Question

Solve the system using Gaussian elimination or Gauss-Jordan elimination.1)2(x - 2z) = 3y + x + 30x = 2y - 2z - 3-5x + 2y + 6z= -41

Answer 1

Using Gaussian elimination, we have to look for a matrix-like

1 0 0 | a

0 1 0 | b

0 0 1 | c

Where a, b, and c are independent terms.

First, we have to order each equation, variables on the left side and independent terms on the right side.

`\begin{gathered} 2(x-2z)=3y+x+30 \\ 2x-4z=3y+x+30 \\ 2x-4z-3y-x=30 \\ x-3y-4z=30 \end{gathered}`
`\begin{gathered} x=2y-2z-3 \\ x-2y+2z=-3 \end{gathered}`

So, the ordered system would be

`\begin{gathered} x-3y-4z=30 \\ x-2y+2z=-3 \\ -5x+2y+6z=-41 \end{gathered}`

Now, we can form the matrix.

1 -3 -4 | 30

1 -2 2 | -3

-5 2 6 | -41

As we said at the beginning, the Gaussian elimination consists of finding the diagonal of 1 and the zeros. To accomplish that, we operate the rows of the matrix, we can sum and subtract the rows each other, also we can multiply them by a number in order to solve it.

First, we subtract the second row and the first row to get a new second row.

1 -2 2 -3

-1 3 4 -30

0 1 6 -33 (new second row).

Then, the matrix is

1 -3 -4 | 30

0 1 6 | -33

-5 2 6 | -41

Now, we multiply the first row by 5 to subtract it with the third row to get a new third row.

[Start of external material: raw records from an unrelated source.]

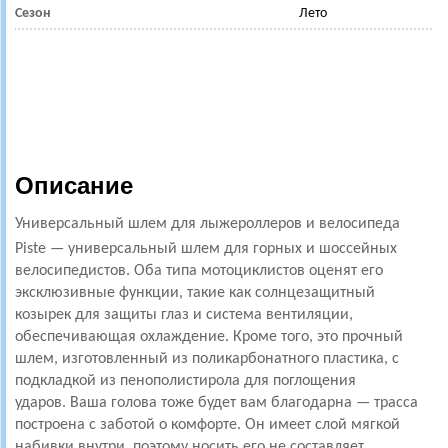
Сезон
Лето
Описание
Универсальный шлем для лыжероллеров и велосипеда
Piste — универсальный шлем для горных и шоссейных
велосипедистов.
Оба типа мотоциклистов оценят его
эксклюзивные функции, такие как солнцезащитный
козырек для защиты глаз и система вентиляции,
обеспечивающая охлаждение.
Кроме того, это прочный
шлем, изготовленный из поликарбонатного пластика, с
подкладкой из пенополистирола для поглощения
ударов.
Ваша голова тоже будет вам благодарна — трасса
построена с заботой о комфорте.
Он имеет слой мягкой
набивки внутри, поэтому носить его не составляет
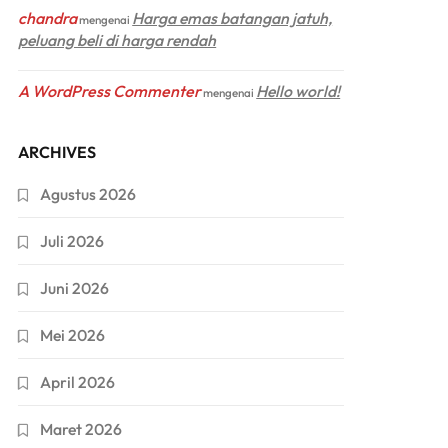
chandra
Harga emas batangan jatuh,
mengenai
peluang beli di harga rendah
A WordPress Commenter
Hello world!
mengenai
ARCHIVES
Agustus 2026
Juli 2026
Juni 2026
Mei 2026
April 2026
Maret 2026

1*5 -3*5 -4*5 | 30*5 = 5 -15 -20 | 150

-5 2 6 | -41

0 -13 -14 | 109 (new third row).

So, the matrix would be

1 -3 -4 | 30

0 1 6 | -33

0 -13 -14 | 109

Then, we multiply the second row by 13 to subtract it with the third row.

0*13 1*13 6*13 | -33*13 = 0 13 78 | -429

0 -13 -14 | 109

0 0 64 | -320 (new third row)

The new matrix is

1 -3 -4 | 30

0 1 6 | -33

0 0 64 | -320

At this point, we can express the matrix as a system of the equation because from here we can find the variables. So, the system that represents the new matrix is-

`\mleft\{\begin{aligned}x-3y-4z=30 \\ 0x+y+6z=-33 \\ 0x+0y+64z=-320\end{aligned}\mright.`

We can solve the third equation to find z.

`\begin{gathered} 64z=-320 \\ z=-(320)/(64) \\ z=-5 \end{gathered}`

Then, we use this value in the second equation to find y.

`\begin{gathered} y+6z=-33 \\ y+6(-5)=-33 \\ y-30=-33 \\ y=-33+30 \\ y=-3 \end{gathered}`

At last, we use the values we found in the first equation to find x.-

`\begin{gathered} x-3y-4z=30 \\ x-3(-3)-4(-5)=30 \\ x+9+20=30 \\ x=30-20-9 \\ x=1 \end{gathered}`

Therefore, the solutions of the system are x = 1, y = -3, and z = -5.